Expanding on this concept, Charmaz (1983
), Kaufman (1988a
, and Corbin and Strauss (1987)
proposed that the impact of a chronic disabling condition on subjective well-being is largely a function of the extent to which disabilities affect social roles or aspects of self that constitute salient components of an individual's identity. Using participant observation and open-ended interviews, Kaufman (1988b)
found that the poststroke experience was largely an exercise in reestablishing a sense of identity. She noted that individuals searched for ways to build links between their new poststroke lives and their former selves. Instead of allowing their disabilities to overwhelm their lives, individuals sometimes attempted to find a way to “accommodate to an illness through altered or changed performances, and in doing so to give meaning to life despite ongoing and progressive body failure” (Corbin & Strauss, 1987
, p. 271). As Becker (1993
, p. 157) notes, a disabled stroke survivor may wish to play a nine-hole game of golf, but it may instead be sufficient for that individual to be able to “walk to the television and turn on a golf game” in order to maintain salient aspects of self and identity.
Yet, these qualitative studies are by necessity based on small and/or select samples, and as a result, the generalizability of the findings to the wider stroke population is limited (McKevitt et al., 2004
). Moreover, qualitative results are not able to tell us how many survivors experience mobility restrictions or decreased well-being, nor is it possible to quantify the relative effect of different impairments on well-being. Qualitative and quantitative approaches therefore have made separate (each substantively important) contributions to our understanding of the stroke experience. But because these approaches are typically conducted in different studies, our understanding of stroke relies on research developed from two separate methodologies. As a result, we have a host of quantitative studies outlining the factors associated with subjective well-being in large, often representative, samples of stroke survivors. We can then turn to the somewhat smaller body of qualitative studies to try to find results that may help us to understand the reasons why and how a stroke affects well-being. But in this process of trying to link findings across disparate studies, we run the risk of misattributing findings from one methodological arena across another.
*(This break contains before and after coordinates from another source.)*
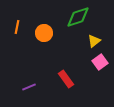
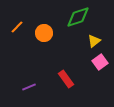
orange line: rotated 32 degrees clockwise
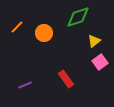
purple line: moved 4 px left, 2 px up
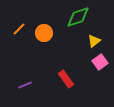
orange line: moved 2 px right, 2 px down
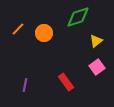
orange line: moved 1 px left
yellow triangle: moved 2 px right
pink square: moved 3 px left, 5 px down
red rectangle: moved 3 px down
purple line: rotated 56 degrees counterclockwise
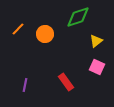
orange circle: moved 1 px right, 1 px down
pink square: rotated 28 degrees counterclockwise
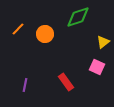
yellow triangle: moved 7 px right, 1 px down
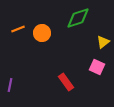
green diamond: moved 1 px down
orange line: rotated 24 degrees clockwise
orange circle: moved 3 px left, 1 px up
purple line: moved 15 px left
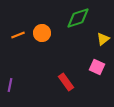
orange line: moved 6 px down
yellow triangle: moved 3 px up
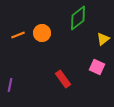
green diamond: rotated 20 degrees counterclockwise
red rectangle: moved 3 px left, 3 px up
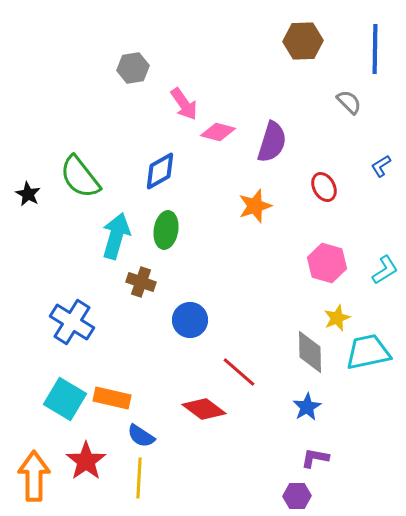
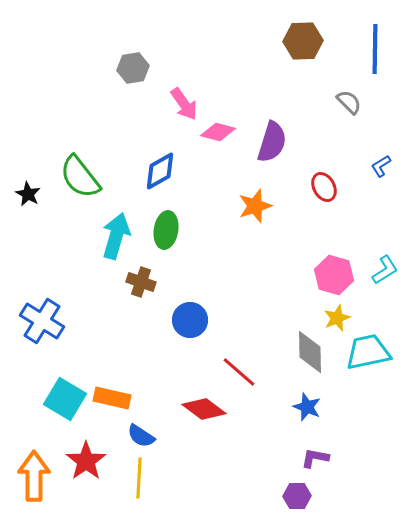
pink hexagon: moved 7 px right, 12 px down
blue cross: moved 30 px left, 1 px up
blue star: rotated 20 degrees counterclockwise
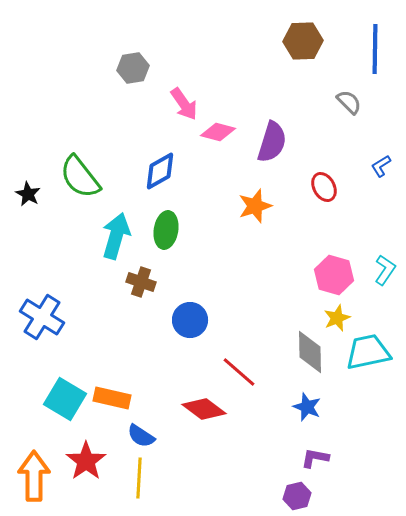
cyan L-shape: rotated 24 degrees counterclockwise
blue cross: moved 4 px up
purple hexagon: rotated 12 degrees counterclockwise
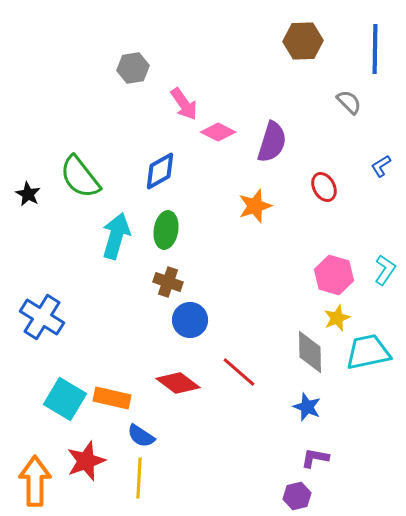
pink diamond: rotated 12 degrees clockwise
brown cross: moved 27 px right
red diamond: moved 26 px left, 26 px up
red star: rotated 15 degrees clockwise
orange arrow: moved 1 px right, 5 px down
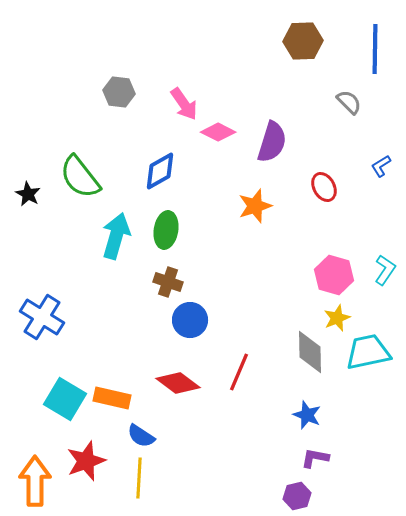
gray hexagon: moved 14 px left, 24 px down; rotated 16 degrees clockwise
red line: rotated 72 degrees clockwise
blue star: moved 8 px down
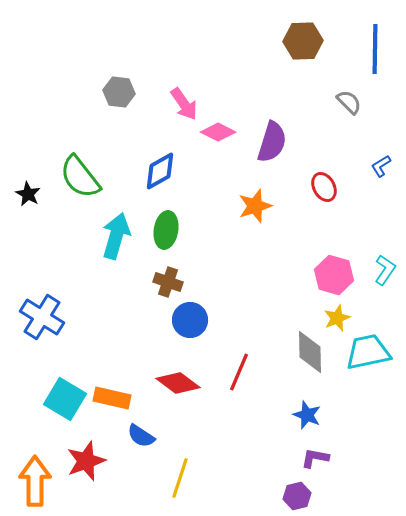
yellow line: moved 41 px right; rotated 15 degrees clockwise
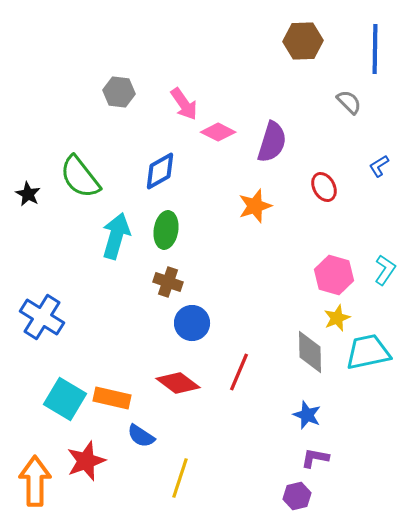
blue L-shape: moved 2 px left
blue circle: moved 2 px right, 3 px down
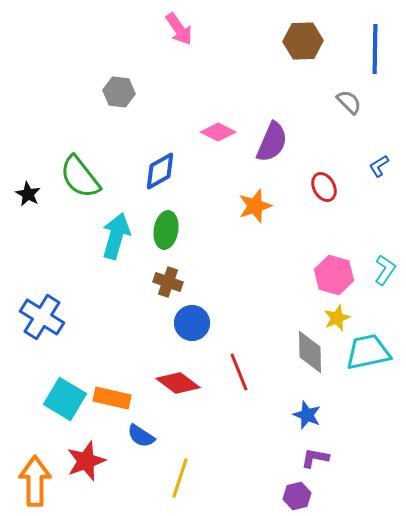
pink arrow: moved 5 px left, 75 px up
purple semicircle: rotated 6 degrees clockwise
red line: rotated 45 degrees counterclockwise
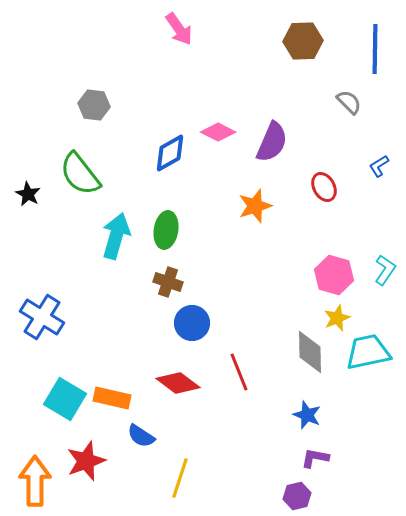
gray hexagon: moved 25 px left, 13 px down
blue diamond: moved 10 px right, 18 px up
green semicircle: moved 3 px up
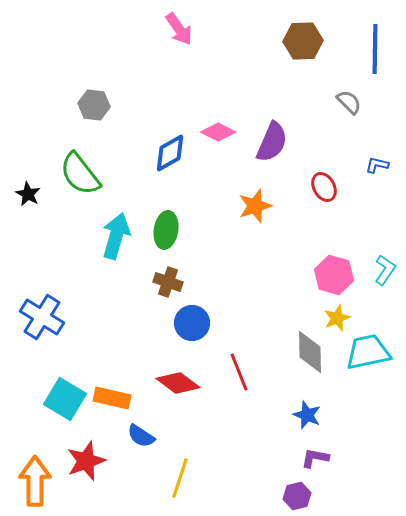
blue L-shape: moved 2 px left, 1 px up; rotated 45 degrees clockwise
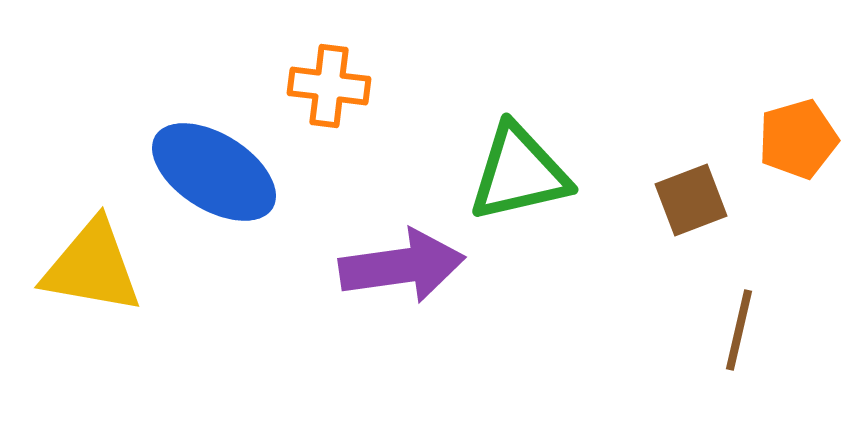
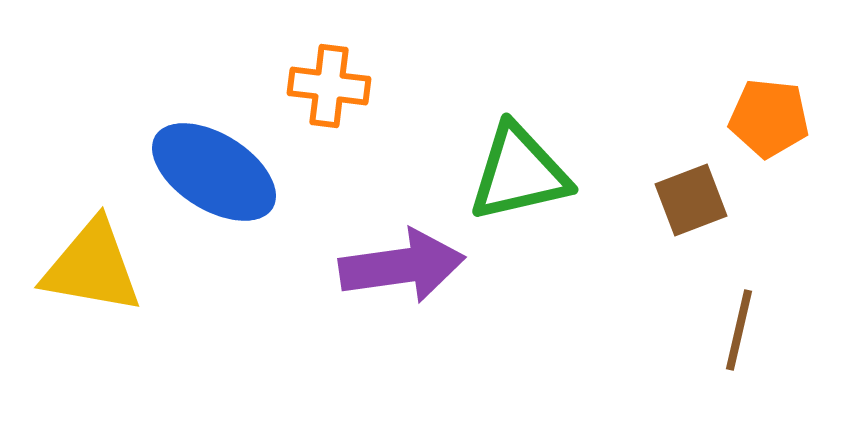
orange pentagon: moved 29 px left, 21 px up; rotated 22 degrees clockwise
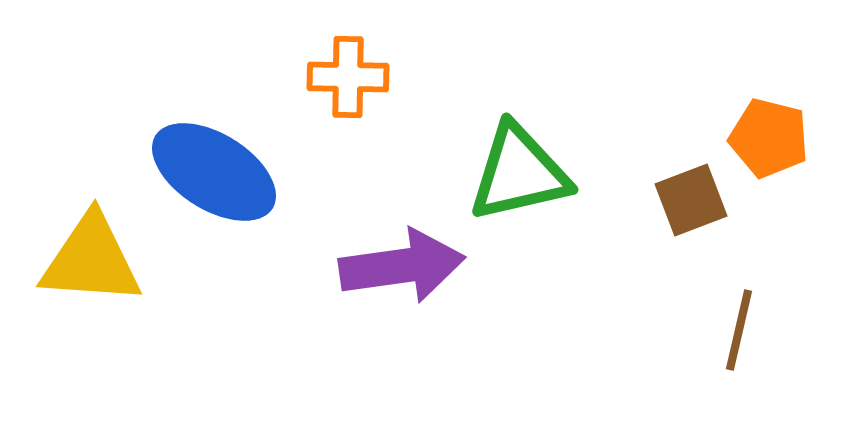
orange cross: moved 19 px right, 9 px up; rotated 6 degrees counterclockwise
orange pentagon: moved 20 px down; rotated 8 degrees clockwise
yellow triangle: moved 1 px left, 7 px up; rotated 6 degrees counterclockwise
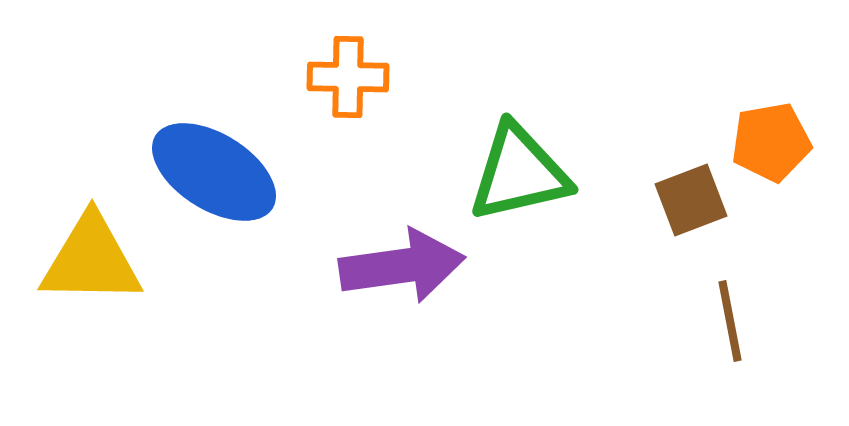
orange pentagon: moved 2 px right, 4 px down; rotated 24 degrees counterclockwise
yellow triangle: rotated 3 degrees counterclockwise
brown line: moved 9 px left, 9 px up; rotated 24 degrees counterclockwise
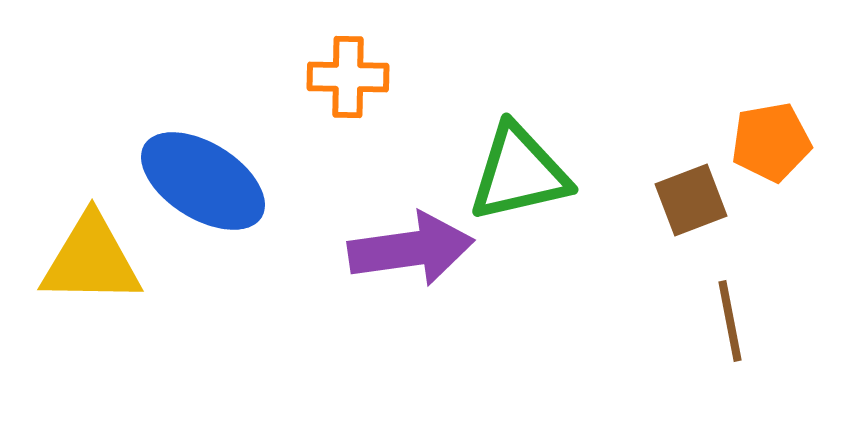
blue ellipse: moved 11 px left, 9 px down
purple arrow: moved 9 px right, 17 px up
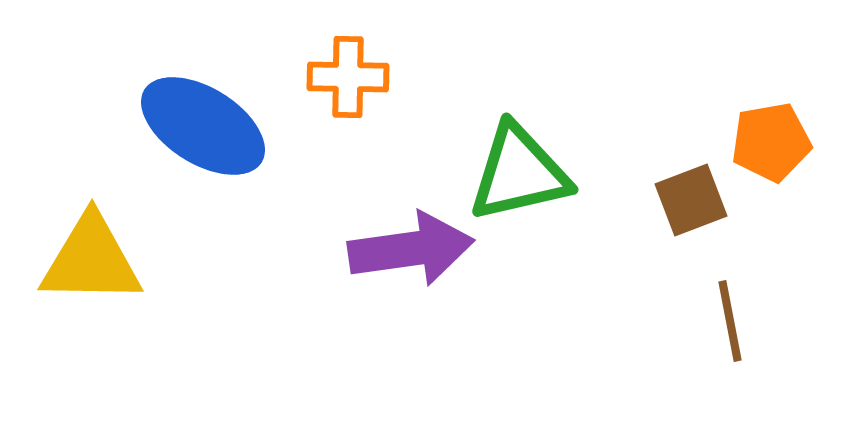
blue ellipse: moved 55 px up
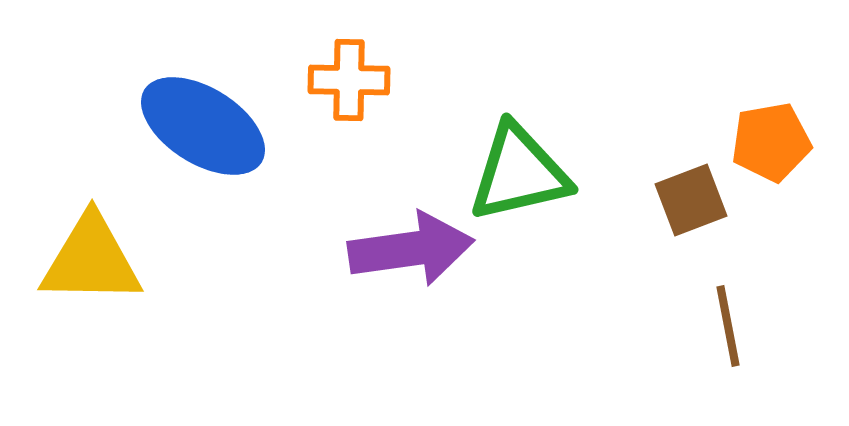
orange cross: moved 1 px right, 3 px down
brown line: moved 2 px left, 5 px down
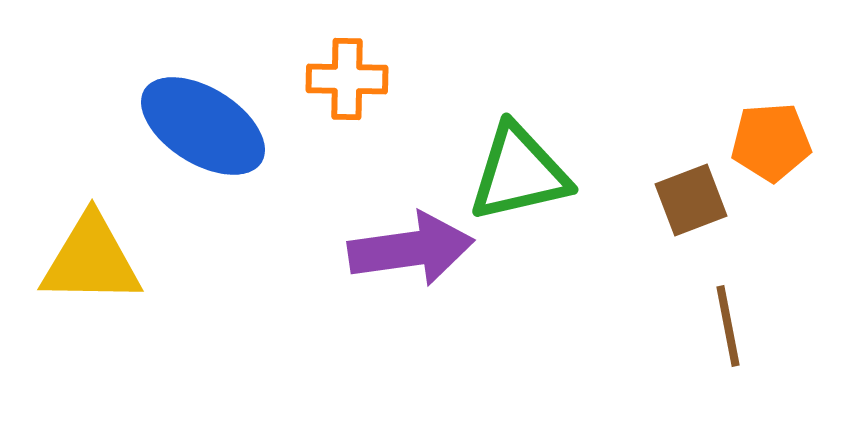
orange cross: moved 2 px left, 1 px up
orange pentagon: rotated 6 degrees clockwise
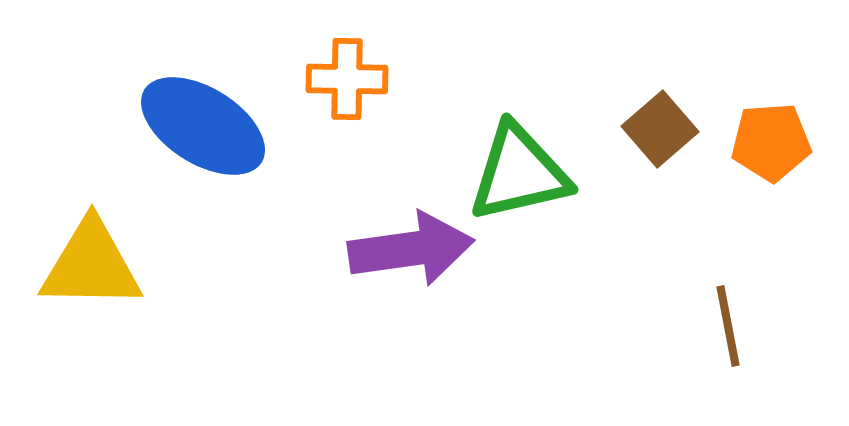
brown square: moved 31 px left, 71 px up; rotated 20 degrees counterclockwise
yellow triangle: moved 5 px down
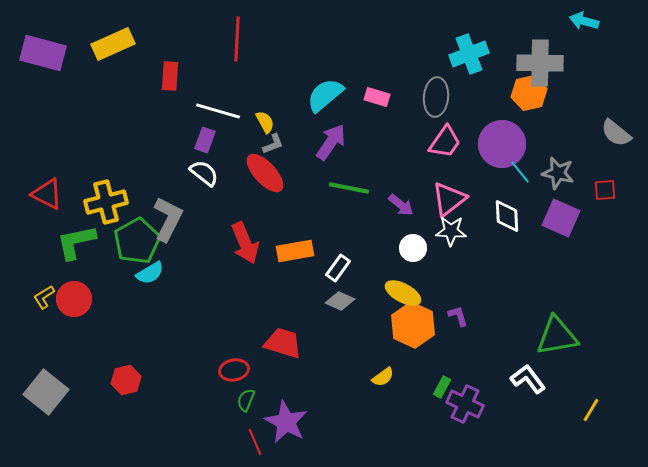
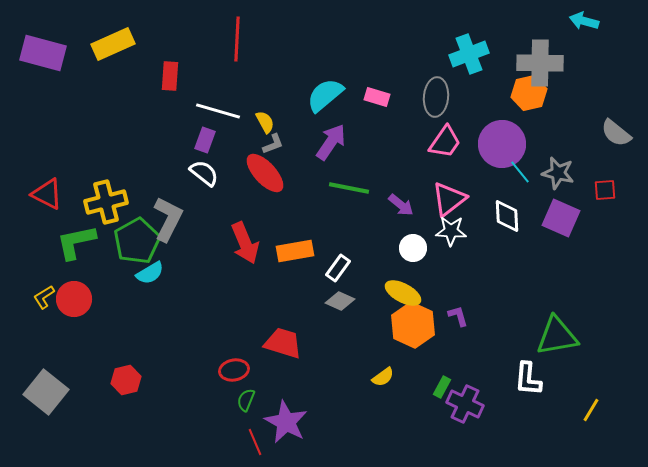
white L-shape at (528, 379): rotated 138 degrees counterclockwise
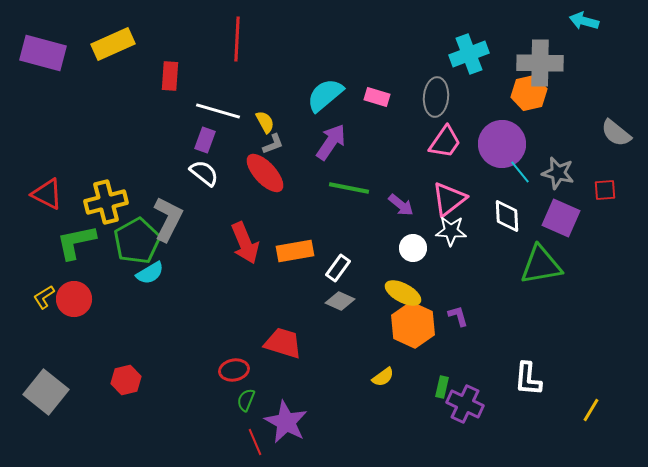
green triangle at (557, 336): moved 16 px left, 71 px up
green rectangle at (442, 387): rotated 15 degrees counterclockwise
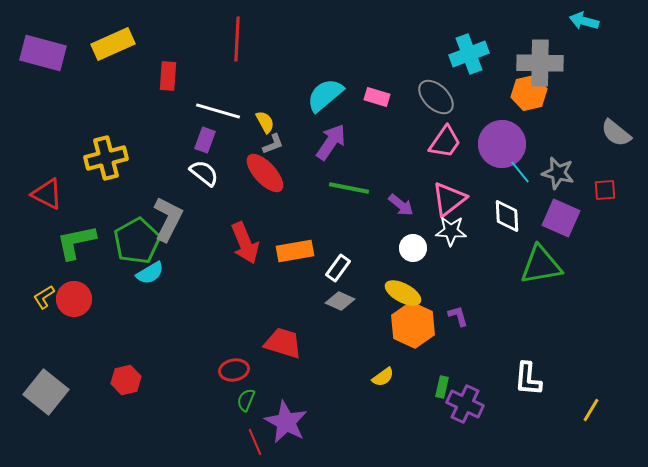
red rectangle at (170, 76): moved 2 px left
gray ellipse at (436, 97): rotated 51 degrees counterclockwise
yellow cross at (106, 202): moved 44 px up
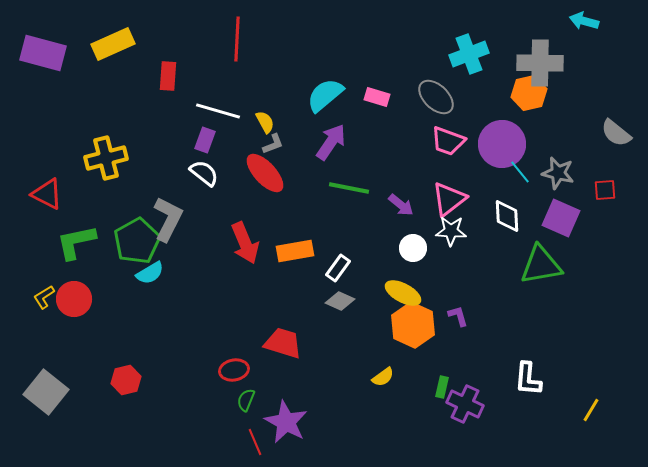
pink trapezoid at (445, 142): moved 3 px right, 1 px up; rotated 75 degrees clockwise
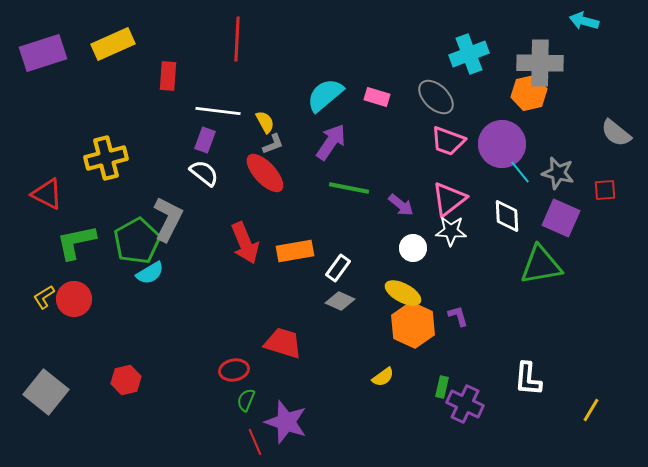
purple rectangle at (43, 53): rotated 33 degrees counterclockwise
white line at (218, 111): rotated 9 degrees counterclockwise
purple star at (286, 422): rotated 9 degrees counterclockwise
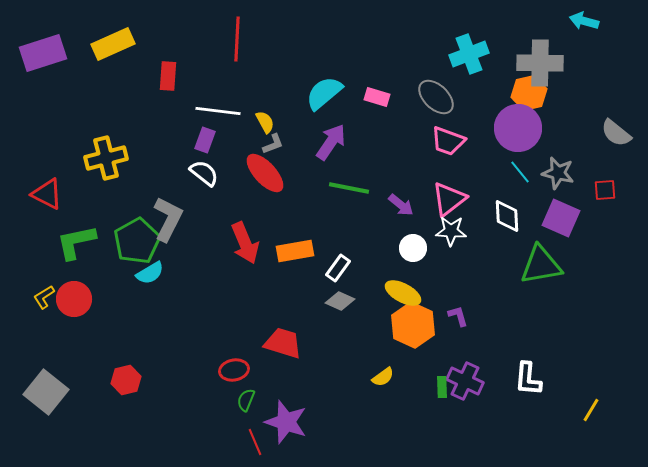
cyan semicircle at (325, 95): moved 1 px left, 2 px up
purple circle at (502, 144): moved 16 px right, 16 px up
green rectangle at (442, 387): rotated 15 degrees counterclockwise
purple cross at (465, 404): moved 23 px up
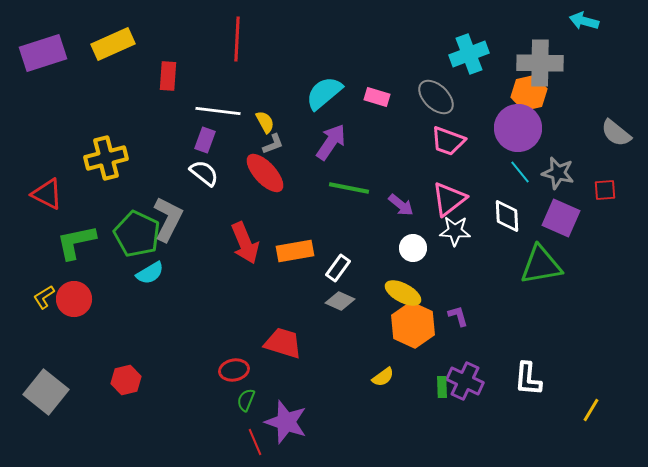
white star at (451, 231): moved 4 px right
green pentagon at (137, 241): moved 7 px up; rotated 18 degrees counterclockwise
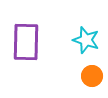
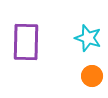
cyan star: moved 2 px right, 2 px up
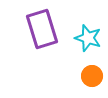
purple rectangle: moved 16 px right, 13 px up; rotated 18 degrees counterclockwise
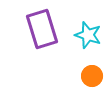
cyan star: moved 3 px up
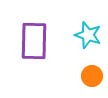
purple rectangle: moved 8 px left, 12 px down; rotated 18 degrees clockwise
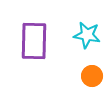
cyan star: moved 1 px left; rotated 8 degrees counterclockwise
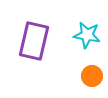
purple rectangle: rotated 12 degrees clockwise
For example, we know from quantitative survey data that stroke survivors with residual mobility impairments report a decreased sense of well-being. Separate studies using qualitative techniques have helped us to understand that this is because these impairments generate feelings of loss (of activities, abilities, social connections, personal characteristics, and independence) and are much more likely to have a negative effect on well-being when an individual's identity is tied to their lost ability (a recreational athlete, e.g., who loses his/her mobility). But for other less common or more complex associations, such as the finding that social supports moderate the impact of functional limitations on well-being, qualitative work may not exist that focuses specifically on the particular statistical interaction we are hoping to understand. Integrating such a patchwork of findings across methods therefore leaves large holes in our understanding of the stroke experience. Our knowledge is constrained to the small pool of more common findings that exist across both quantitative and qualitative studies (e.g., the effects of disability). As a result, we remain limited in our understanding of the many subtle aspects of the stroke experience, particularly in small subpopulations of stroke survivors (e.g., by race/ethnic group or in the very old). A more complete understanding of the stroke experience can therefore be gained by integrating quantitative and qualitative methods within a single research study.